The primary aim for changes adopted as part of an “action plan” that was introduced after the terrorist attacks in Europe in 2016 is to “strengthening EU rules to prevent money laundering and terrorist financing.” According to the council’s press service, the new directive sets out to “close down criminal finance without hindering the normal functioning of the payment systems.” Modifications to EU Directive 2015/849 of the European Parliament and the Council of May 20, 2015, were approved at a meeting of the General Affairs Council last Monday, without any discussion. This move came after an agreement with the European Parliament from December 2017. MEPs voted to support the deal to “bring cryptocurrencies under closer regulation.”

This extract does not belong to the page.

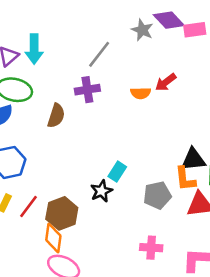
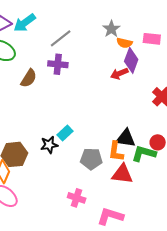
purple diamond: (169, 20) -> (131, 60), moved, turned 50
cyan arrow: (34, 49) -> (25, 23), turned 40
gray line: (99, 54) -> (61, 38), moved
orange semicircle: (141, 93) -> (124, 43), moved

The most important amendments involve addressing the “risks linked to virtual currencies” by taking steps to diminish anonymity for both crypto traders and crypto-related transactions. Based on the documentation, providers of exchange services between virtual and fiat currencies, and also custodian wallet providers, will be mandated to identify dubious activities.
According to the directives, authorities should be able to control the use of cryptocurrencies using these platforms, and the national financial intelligence units should have access to information giving them room to merge crypto addresses with the identities of their owners.
As acknowledged by the authors, the measures in the document do not trash out the issue of anonymity completely. The measures have to be detailed by member-states. They will have 18 months to switch to their national regulatory line of work. Once it is done, crypto exchanges all over the EU will be forced to abide with stricter anti-money laundering (AML) and counter-terrorism financing (CTF) directions. This includes introducing full customer verification on their platforms.
Just of recent, the popular Helsinki-based peer-to-peer exchange Local bitcoins has amended its Terms of Service. It admitted to the fact that the changes came as a result of the EU regulations. They emphasize the identification requirements and warn users that at some point in case of some transaction like account hacking/recovery and fraud investigations. They will be asked to submit identification papers.